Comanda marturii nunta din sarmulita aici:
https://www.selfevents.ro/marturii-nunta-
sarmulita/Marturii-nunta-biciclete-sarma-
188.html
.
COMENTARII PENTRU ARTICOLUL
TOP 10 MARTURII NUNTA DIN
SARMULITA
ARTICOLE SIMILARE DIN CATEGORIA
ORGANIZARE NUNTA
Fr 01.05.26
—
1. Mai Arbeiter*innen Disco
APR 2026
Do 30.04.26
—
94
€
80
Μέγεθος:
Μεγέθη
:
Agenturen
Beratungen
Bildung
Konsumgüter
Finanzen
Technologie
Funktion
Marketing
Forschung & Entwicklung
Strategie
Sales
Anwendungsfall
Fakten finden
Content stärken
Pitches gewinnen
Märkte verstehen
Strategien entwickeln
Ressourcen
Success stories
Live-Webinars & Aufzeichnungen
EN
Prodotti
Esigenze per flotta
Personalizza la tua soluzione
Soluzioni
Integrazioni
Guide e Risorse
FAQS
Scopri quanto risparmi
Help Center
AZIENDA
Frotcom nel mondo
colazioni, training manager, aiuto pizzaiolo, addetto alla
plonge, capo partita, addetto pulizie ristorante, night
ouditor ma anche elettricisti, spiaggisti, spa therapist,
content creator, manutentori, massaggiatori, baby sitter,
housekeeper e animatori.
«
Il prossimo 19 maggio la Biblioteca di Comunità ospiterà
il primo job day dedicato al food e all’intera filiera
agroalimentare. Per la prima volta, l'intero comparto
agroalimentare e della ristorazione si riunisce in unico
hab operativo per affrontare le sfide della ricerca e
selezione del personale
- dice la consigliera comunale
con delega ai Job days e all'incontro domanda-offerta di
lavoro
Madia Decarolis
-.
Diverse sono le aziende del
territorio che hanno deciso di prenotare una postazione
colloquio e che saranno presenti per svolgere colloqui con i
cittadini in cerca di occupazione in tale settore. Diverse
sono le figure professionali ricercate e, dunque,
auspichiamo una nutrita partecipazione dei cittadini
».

——————————

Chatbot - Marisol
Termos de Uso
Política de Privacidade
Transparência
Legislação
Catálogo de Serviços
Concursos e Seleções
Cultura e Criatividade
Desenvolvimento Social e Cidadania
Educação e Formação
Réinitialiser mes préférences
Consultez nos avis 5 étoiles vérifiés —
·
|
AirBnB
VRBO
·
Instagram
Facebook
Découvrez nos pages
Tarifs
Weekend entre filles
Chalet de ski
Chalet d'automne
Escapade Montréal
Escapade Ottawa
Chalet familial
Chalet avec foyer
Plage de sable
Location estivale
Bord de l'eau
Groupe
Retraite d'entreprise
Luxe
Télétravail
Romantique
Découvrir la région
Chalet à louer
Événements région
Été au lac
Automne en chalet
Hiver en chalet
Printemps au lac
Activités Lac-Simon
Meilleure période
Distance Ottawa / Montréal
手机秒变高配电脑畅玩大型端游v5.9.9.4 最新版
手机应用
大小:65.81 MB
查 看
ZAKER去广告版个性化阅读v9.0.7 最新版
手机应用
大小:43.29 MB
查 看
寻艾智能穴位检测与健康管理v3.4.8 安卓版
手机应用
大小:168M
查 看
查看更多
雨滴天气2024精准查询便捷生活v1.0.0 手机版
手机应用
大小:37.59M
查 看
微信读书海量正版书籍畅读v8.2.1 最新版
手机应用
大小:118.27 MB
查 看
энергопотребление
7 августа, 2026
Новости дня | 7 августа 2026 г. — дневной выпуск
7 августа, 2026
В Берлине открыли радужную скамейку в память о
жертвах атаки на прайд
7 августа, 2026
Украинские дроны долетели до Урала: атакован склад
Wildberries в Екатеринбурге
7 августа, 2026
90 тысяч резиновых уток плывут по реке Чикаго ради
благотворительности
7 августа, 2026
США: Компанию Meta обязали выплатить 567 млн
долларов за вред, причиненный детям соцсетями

——————————

> [WHAT TO PRODUCE]: If a line of the data above contains "sono", copy it out.

> [EXPECTED ANSWER]:
Diverse sono le aziende del
sono le figure professionali ricercate e, dunque,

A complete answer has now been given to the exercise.